Rich Fuqua

Personal information
- Born: November 11, 1950 (age 75) Chattanooga, Tennessee, U.S.
- Listed height: 6 ft 4 in (1.93 m)
- Listed weight: 180 lb (82 kg)

Career information
- High school: Riverside (Chattanooga, Tennessee)
- College: Oral Roberts (1969–1973)
- NBA draft: 1973: 4th round, 69th overall pick
- Drafted by: Boston Celtics
- Position: Shooting guard
- Number: 24

Career highlights
- Consensus second-team All-American (1972); Third-team All-American – AP (1973); No. 24 retired by Oral Roberts Golden Eagles;
- Stats at Basketball Reference

= Rich Fuqua =

American basketball player (born 1950)

Richard Fuqua (born November 11, 1950) is an American former college basketball stand-out who is best known for being an All-American in 1972 while playing for Oral Roberts. He is a native of Chattanooga, Tennessee and attended Riverside High School prior to college.
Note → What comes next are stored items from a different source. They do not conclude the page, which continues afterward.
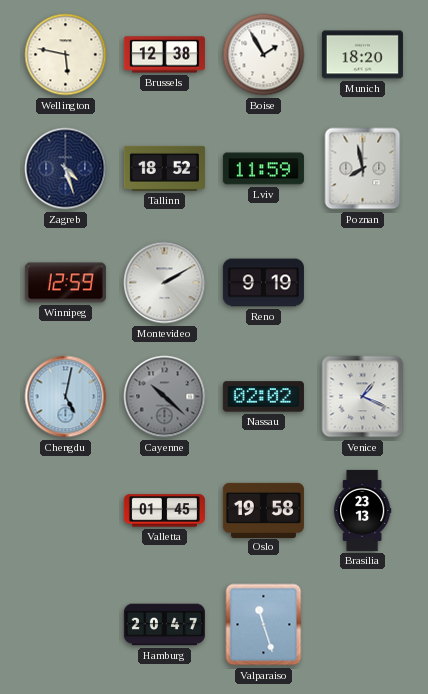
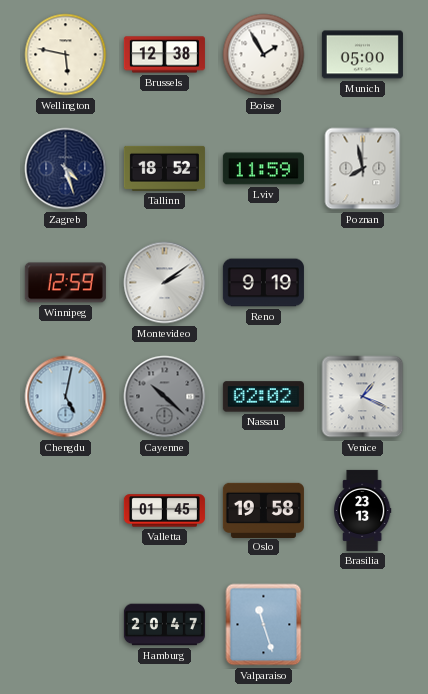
Munich: 18:20 -> 05:00
Montevideo: 2:10 -> 2:09
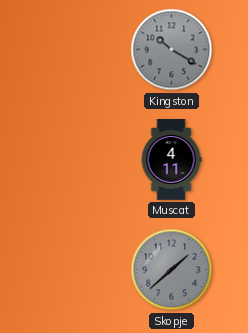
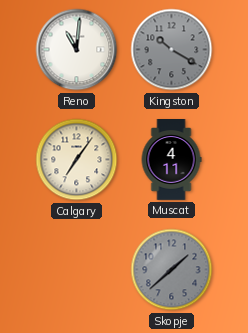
Reno: none -> 11:01
Calgary: none -> 7:06
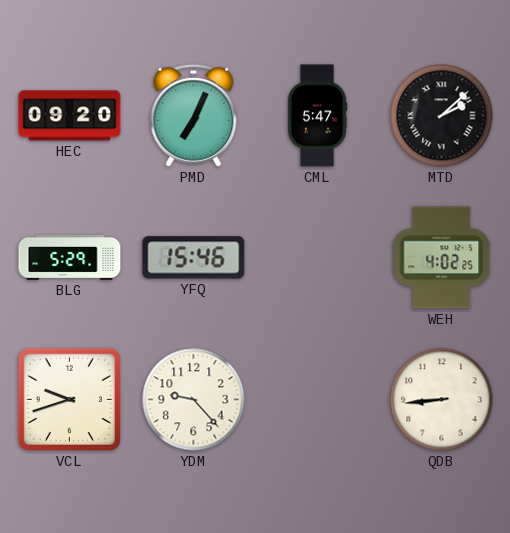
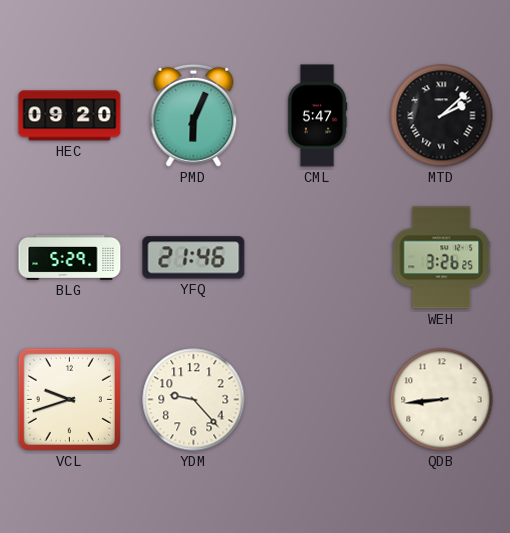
PMD: 7:04 -> 6:04
YFQ: 15:46 -> 21:46
WEH: 4:02 -> 3:26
Between 1969 and 1973, Fuqua scored 3,004 points in a 111-game career. He averaged 31.8 points per game (ppg) as a sophomore, 35.9 ppg as a junior and 27.1 ppg for his career. In 1971–72, Fuqua's junior season, he finished second in the nation in scoring. Since Oral Roberts University did not gain NCAA Division I status until 1971 and because the school was an Independent (not affiliated with an athletic conference), Fuqua's career points and average totals do not go down in the men's basketball record books as Division I accomplishments. In February 1971, he scored 60 points in a game against the University of the South.

After his college career ended, Fuqua got drafted by the National Basketball Association (NBA)'s Boston Celtics in the 4th round (69th pick overall) of the 1973 NBA draft, but never played a game in the NBA.